So why would Russia want a President Trump when actual events suggest that it could achieve its objectives much more easily with a President Clinton in office, whose actions, predilections, and temperament Russia had further observed and benefited from while she was President Obama's secretary of state?  In Hillary Clinton, Russia saw a candidate more interested in the globalists' demands from Katowice, Paris, and Davos than tough issues like Middle East proxy wars, Russian adventurism, nuclear proliferation, and the solidarity of the NATO alliance.  Albeit speculative, it further stands to reason that Vladimir Putin was just as surprised as CNN to wake up that November Wednesday morning to learn that the "impossible" had indeed happened.  Given the pre-election global political and media consensus, a Clinton victory was likely baked into the Kremlin's cakes as well.

Did Russia attempt to interfere with the 2016 election in some shape or form?  That answer is almost assuredly "yes," but there was most likely no organized scheme of coordination, conspiracy, or "collusion" with the Trump campaign.  It wasn't necessary.  Why would Russia do it?  Quite simply, to sow (more) discord and acrimony to undermine American government and leadership.  For that, Kremlin actors are probably exchanging high fives and fist bumps for the amplified effects.

Is Robert Mueller practicing partisan Beltway politics with its ulterior motives, or does he truly believe that his mandate is so open-ended that it should not be reasonably subject to expectations of results, time limits, or limits to the taxpayers' liability?  Neither of those conditions casts Robert Mueller in the role of upright public servant.

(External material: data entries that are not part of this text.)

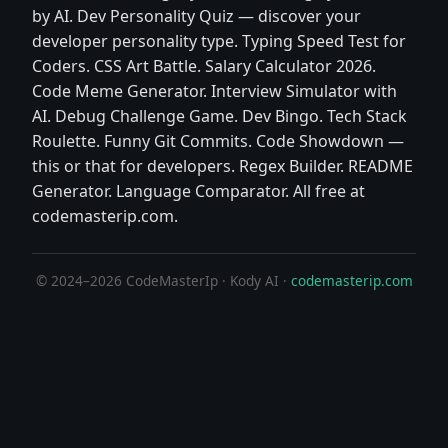
by AI. Dev Personality Quiz — discover your
developer personality type. Typing Speed Test for
Coders. CSS Art Battle. Salary Calculator 2026.
Code Meme Generator. Interview Simulator with
AI. Debug Challenge Game. Dev Bingo. Tech Stack
Roulette. Funny Git Commits. Code Showdown —
this or that for developers. Regex Builder. README
Generator. Language Comparator. All free at
codemasterip.com.
© 2024–2026 CodeMasterIp · Kody AI ·
codemasterip.com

For the American public, it is way past time for Robert Mueller to make his case, put his cards on the table, and turn in his homework.  At this stage of the game, Jack McCoy would counsel him – you can just picture the cameo scene – that he'd best "go big or go home."  But for him to do so, explaining the Russian motive to "collude" with President Trump must be a real head-scratcher.

Chris J. Krisinger (colonel, USAF ret.) writes on governance and national security topics.  He lives in Burke, Virginia.

Image: James Ledbetter via Flickr.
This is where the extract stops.